REQUIRED WORK:
Each line from the material with the word "углов" in it must be copied.

DATA FOR ANALYSIS:
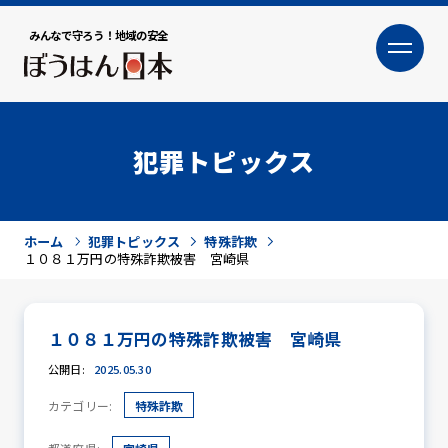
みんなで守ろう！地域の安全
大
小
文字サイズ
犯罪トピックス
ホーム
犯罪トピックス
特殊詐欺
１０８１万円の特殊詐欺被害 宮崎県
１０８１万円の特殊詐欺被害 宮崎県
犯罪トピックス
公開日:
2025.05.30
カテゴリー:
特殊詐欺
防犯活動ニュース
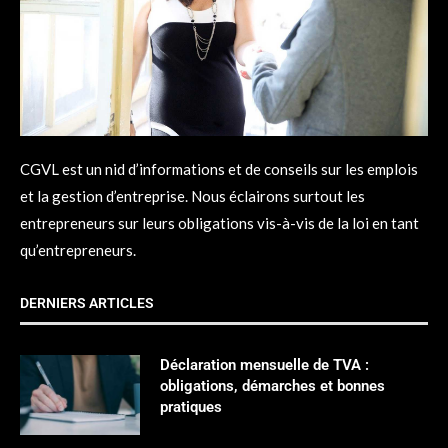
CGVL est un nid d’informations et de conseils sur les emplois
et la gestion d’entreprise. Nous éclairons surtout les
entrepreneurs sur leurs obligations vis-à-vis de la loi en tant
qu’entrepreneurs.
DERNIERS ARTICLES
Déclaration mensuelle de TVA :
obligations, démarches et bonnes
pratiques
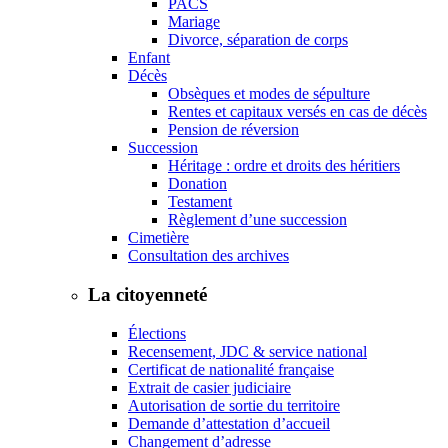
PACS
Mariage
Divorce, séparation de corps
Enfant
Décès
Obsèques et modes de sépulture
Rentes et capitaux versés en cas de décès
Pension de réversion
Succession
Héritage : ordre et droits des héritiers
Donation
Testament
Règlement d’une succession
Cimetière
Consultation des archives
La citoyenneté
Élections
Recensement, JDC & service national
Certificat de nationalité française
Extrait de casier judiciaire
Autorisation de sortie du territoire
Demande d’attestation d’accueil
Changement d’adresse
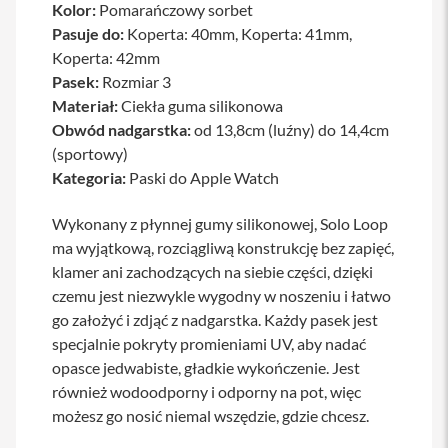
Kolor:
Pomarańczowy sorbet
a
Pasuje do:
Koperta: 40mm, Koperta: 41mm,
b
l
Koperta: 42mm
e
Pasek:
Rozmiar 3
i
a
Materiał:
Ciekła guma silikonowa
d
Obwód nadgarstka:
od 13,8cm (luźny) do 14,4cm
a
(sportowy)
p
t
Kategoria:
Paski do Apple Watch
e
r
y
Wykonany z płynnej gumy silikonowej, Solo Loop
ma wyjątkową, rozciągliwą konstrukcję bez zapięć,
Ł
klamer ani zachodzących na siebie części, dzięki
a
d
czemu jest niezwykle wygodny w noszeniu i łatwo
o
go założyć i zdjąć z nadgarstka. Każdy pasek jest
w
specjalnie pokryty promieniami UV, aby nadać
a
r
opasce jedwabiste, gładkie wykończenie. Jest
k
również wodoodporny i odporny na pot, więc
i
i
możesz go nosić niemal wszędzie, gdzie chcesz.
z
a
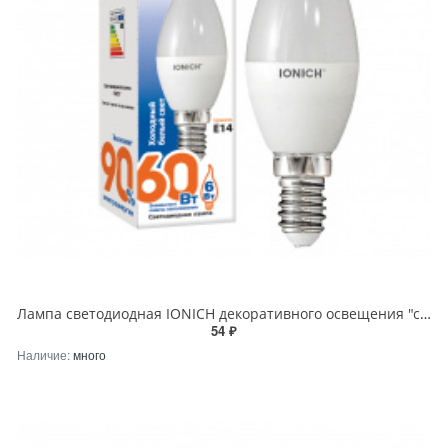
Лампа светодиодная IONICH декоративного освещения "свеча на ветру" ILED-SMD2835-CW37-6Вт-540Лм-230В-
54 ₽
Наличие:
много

--

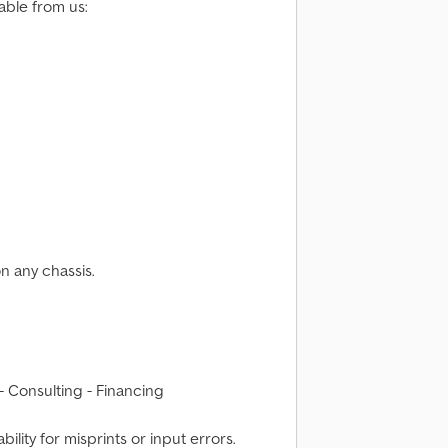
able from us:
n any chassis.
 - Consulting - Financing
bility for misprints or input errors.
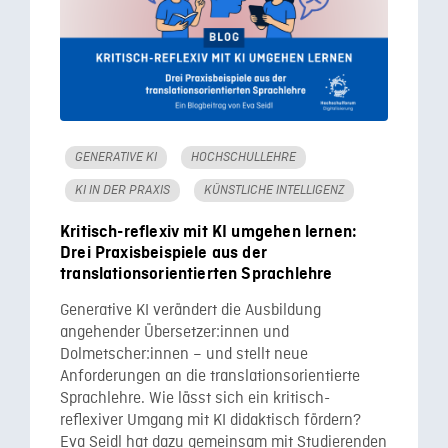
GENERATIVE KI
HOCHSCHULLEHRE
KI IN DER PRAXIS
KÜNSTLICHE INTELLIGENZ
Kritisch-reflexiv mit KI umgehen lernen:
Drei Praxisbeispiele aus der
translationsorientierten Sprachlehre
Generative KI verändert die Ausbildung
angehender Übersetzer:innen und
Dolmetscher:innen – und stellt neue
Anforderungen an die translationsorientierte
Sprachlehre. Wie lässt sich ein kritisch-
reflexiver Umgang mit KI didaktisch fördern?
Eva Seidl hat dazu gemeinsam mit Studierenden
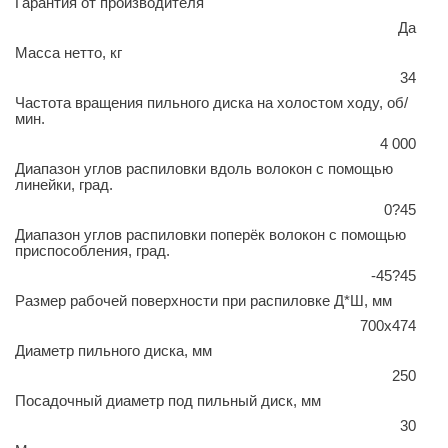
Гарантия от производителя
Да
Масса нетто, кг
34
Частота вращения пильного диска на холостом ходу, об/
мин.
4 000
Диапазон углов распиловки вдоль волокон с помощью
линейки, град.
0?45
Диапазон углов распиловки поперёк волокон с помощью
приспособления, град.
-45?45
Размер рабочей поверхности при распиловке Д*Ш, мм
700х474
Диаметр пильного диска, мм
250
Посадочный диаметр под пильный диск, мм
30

==

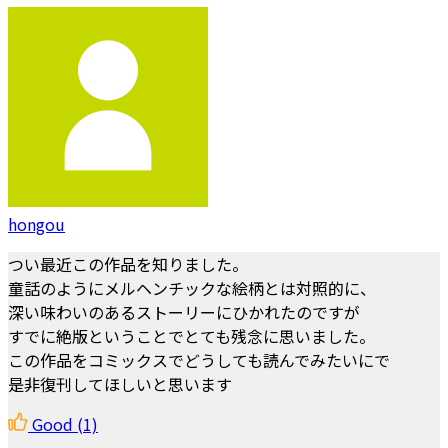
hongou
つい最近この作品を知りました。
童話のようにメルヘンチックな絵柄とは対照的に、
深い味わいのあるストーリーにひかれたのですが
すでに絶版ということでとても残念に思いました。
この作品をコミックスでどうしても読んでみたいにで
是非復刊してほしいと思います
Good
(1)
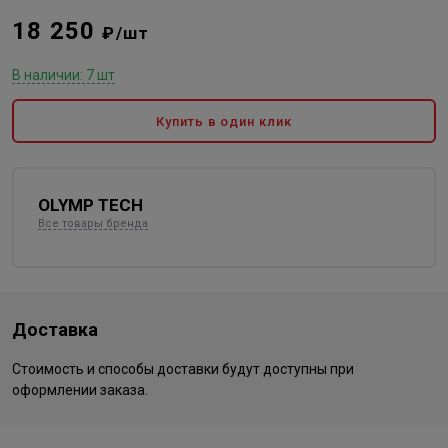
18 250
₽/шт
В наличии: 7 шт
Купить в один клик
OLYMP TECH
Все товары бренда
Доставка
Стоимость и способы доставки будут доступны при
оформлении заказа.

EXERCISE RESULT:
Диапазон углов распиловки вдоль волокон с помощью
Диапазон углов распиловки поперёк волокон с помощью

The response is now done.